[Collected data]
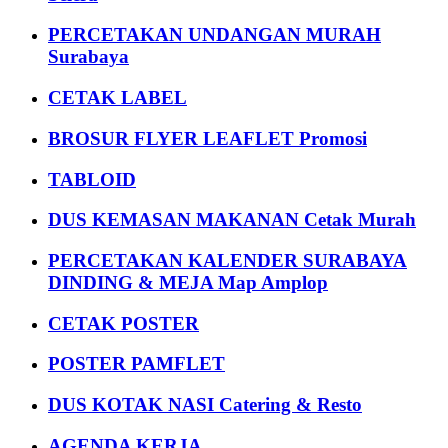
PERCETAKAN UNDANGAN MURAH
Surabaya
CETAK LABEL
BROSUR FLYER LEAFLET Promosi
TABLOID
DUS KEMASAN MAKANAN Cetak Murah
PERCETAKAN KALENDER SURABAYA
DINDING & MEJA Map Amplop
CETAK POSTER
POSTER PAMFLET
DUS KOTAK NASI Catering & Resto
AGENDA KERJA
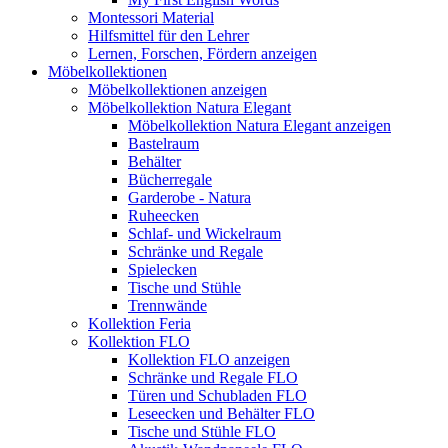
Montessori Material
Hilfsmittel für den Lehrer
Lernen, Forschen, Fördern anzeigen
Möbelkollektionen
Möbelkollektionen anzeigen
Möbelkollektion Natura Elegant
Möbelkollektion Natura Elegant anzeigen
Bastelraum
Behälter
Bücherregale
Garderobe - Natura
Ruheecken
Schlaf- und Wickelraum
Schränke und Regale
Spielecken
Tische und Stühle
Trennwände
Kollektion Feria
Kollektion FLO
Kollektion FLO anzeigen
Schränke und Regale FLO
Türen und Schubladen FLO
Leseecken und Behälter FLO
Tische und Stühle FLO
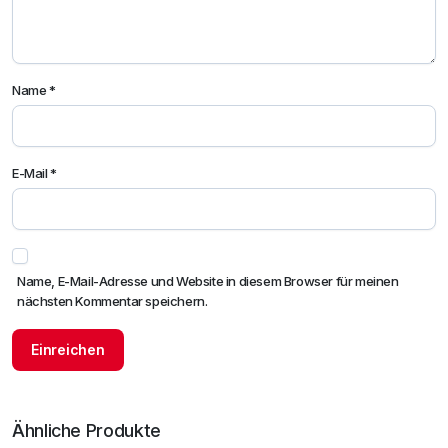
Name
*
E-Mail
*
Name, E-Mail-Adresse und Website in diesem Browser für meinen
nächsten Kommentar speichern.
Ähnliche Produkte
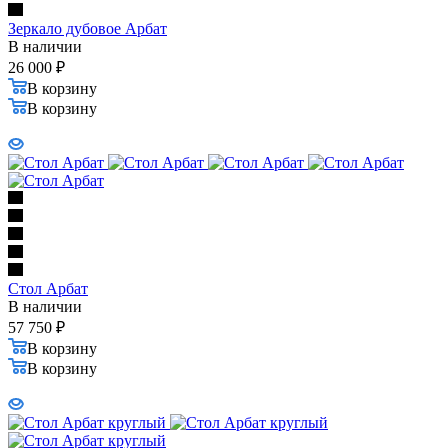
Зеркало дубовое Арбат
В наличии
26 000
₽
В корзину
В корзину
Стол Арбат
В наличии
57 750
₽
В корзину
В корзину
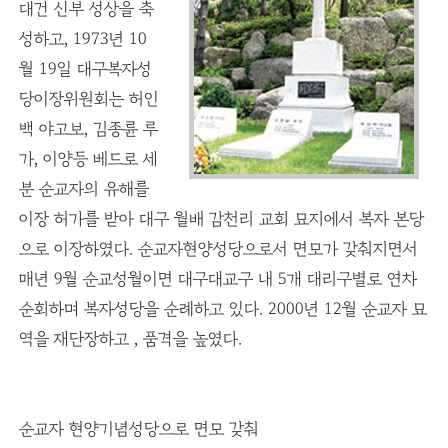
대건 신부 성상을 축
성하고, 1973년 10
월 19일 대구복자성
당이장위원회는 허인
백 야고보, 김종륜 루
가, 이양등 베드로 세
분 순교자의 유해를
이장 허가를 받아 대구 월배 감천리 교회 묘지에서 복자 본당
으로 이장하였다. 순교자현양성당으로서 면모가 갖춰지면서
매년 9월 순교성월이면 대구대교구 내 5개 대리구별로 연차
순회하며 복자성당을 순례하고 있다. 2000년 12월 순교자 묘
역을 재단장하고 , 품격을 높였다.
순교자 현양기념성당으로 면모 갖춰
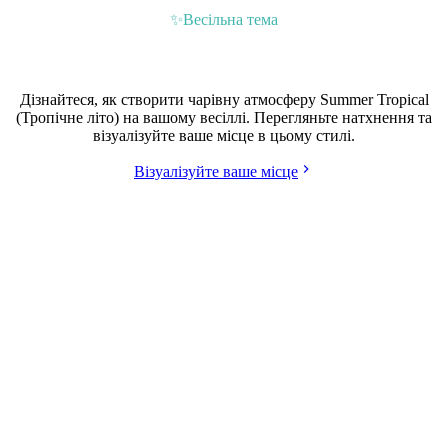
✨
Весільна тема
Весілля у стилі Summer Tropical (Тропічне літо)
Дізнайтеся, як створити чарівну атмосферу Summer Tropical
(Тропічне літо) на вашому весіллі. Перегляньте натхнення та
візуалізуйте ваше місце в цьому стилі.
Візуалізуйте ваше місце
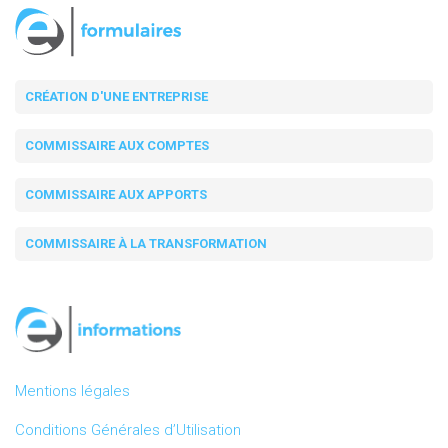
CRÉATION D'UNE ENTREPRISE
COMMISSAIRE AUX COMPTES
COMMISSAIRE AUX APPORTS
COMMISSAIRE À LA TRANSFORMATION
Mentions légales
Conditions Générales d’Utilisation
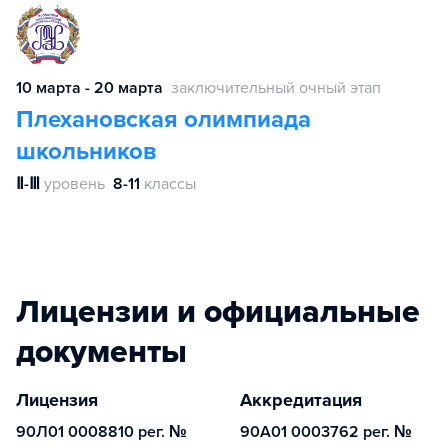
10 марта - 20 марта
заключительный очный этап
Плехановская олимпиада
школьников
Ⅱ-Ⅲ
уровень
8-11
классы
Лицензии и официальные
документы
Лицензия
Аккредитация
90Л01 0008810 рег. №
90А01 0003762 рег. №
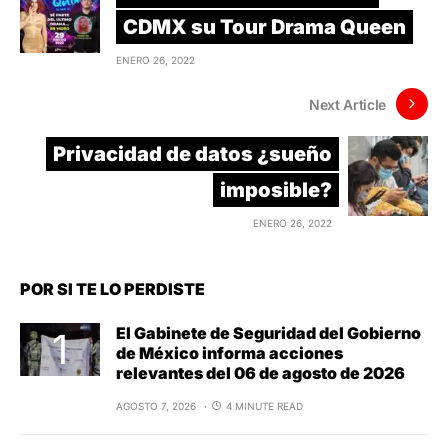
CDMX su Tour Drama Queen
ENERO 26, 2022
Next Article
Privacidad de datos ¿sueño
imposible?
ENERO 26, 2022
POR SI TE LO PERDISTE
El Gabinete de Seguridad del Gobierno
de México informa acciones
relevantes del 06 de agosto de 2026
AGOSTO 7, 2026
4 MINUTE READ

• [EXERCISE BRIEF] Because the pictures are not wanted, retype every record exactly without them.

• [EXERCISE RESPONSE]
PERCETAKAN UNDANGAN MURAH
Surabaya
CETAK LABEL
BROSUR FLYER LEAFLET Promosi
TABLOID
DUS KEMASAN MAKANAN Cetak Murah
PERCETAKAN KALENDER SURABAYA
DINDING & MEJA Map Amplop
CETAK POSTER
POSTER PAMFLET
DUS KOTAK NASI Catering & Resto
AGENDA KERJA
Montessori Material
Hilfsmittel für den Lehrer
Lernen, Forschen, Fördern anzeigen
Möbelkollektionen
Möbelkollektionen anzeigen
Möbelkollektion Natura Elegant
Möbelkollektion Natura Elegant anzeigen
Bastelraum
Behälter
Bücherregale
Garderobe - Natura
Ruheecken
Schlaf- und Wickelraum
Schränke und Regale
Spielecken
Tische und Stühle
Trennwände
Kollektion Feria
Kollektion FLO
Kollektion FLO anzeigen
Schränke und Regale FLO
Türen und Schubladen FLO
Leseecken und Behälter FLO
Tische und Stühle FLO
Name
*
E-Mail
*
Name, E-Mail-Adresse und Website in diesem Browser für meinen
nächsten Kommentar speichern.
Ähnliche Produkte
Зеркало дубовое Арбат
В наличии
26 000
₽
В корзину
В корзину
Стол Арбат
В наличии
57 750
₽
В корзину
В корзину
대건 신부 성상을 축
성하고, 1973년 10
월 19일 대구복자성
당이장위원회는 허인
백 야고보, 김종륜 루
가, 이양등 베드로 세
분 순교자의 유해를
이장 허가를 받아 대구 월배 감천리 교회 묘지에서 복자 본당
으로 이장하였다. 순교자현양성당으로서 면모가 갖춰지면서
매년 9월 순교성월이면 대구대교구 내 5개 대리구별로 연차
순회하며 복자성당을 순례하고 있다. 2000년 12월 순교자 묘
역을 재단장하고 , 품격을 높였다.
순교자 현양기념성당으로 면모 갖춰
✨
Весільна тема
Весілля у стилі Summer Tropical (Тропічне літо)
Дізнайтеся, як створити чарівну атмосферу Summer Tropical
(Тропічне літо) на вашому весіллі. Перегляньте натхнення та
візуалізуйте ваше місце в цьому стилі.
Візуалізуйте ваше місце
CRÉATION D'UNE ENTREPRISE
COMMISSAIRE AUX COMPTES
COMMISSAIRE AUX APPORTS
COMMISSAIRE À LA TRANSFORMATION
Mentions légales
Conditions Générales d’Utilisation
10 марта - 20 марта
заключительный очный этап
Плехановская олимпиада
школьников
Ⅱ-Ⅲ
уровень
8-11
классы
Лицензии и официальные
документы
Лицензия
Аккредитация
90Л01 0008810 рег. №
90А01 0003762 рег. №
CDMX su Tour Drama Queen
ENERO 26, 2022
Next Article
Privacidad de datos ¿sueño
imposible?
ENERO 26, 2022
POR SI TE LO PERDISTE
El Gabinete de Seguridad del Gobierno
de México informa acciones
relevantes del 06 de agosto de 2026
AGOSTO 7, 2026
4 MINUTE READ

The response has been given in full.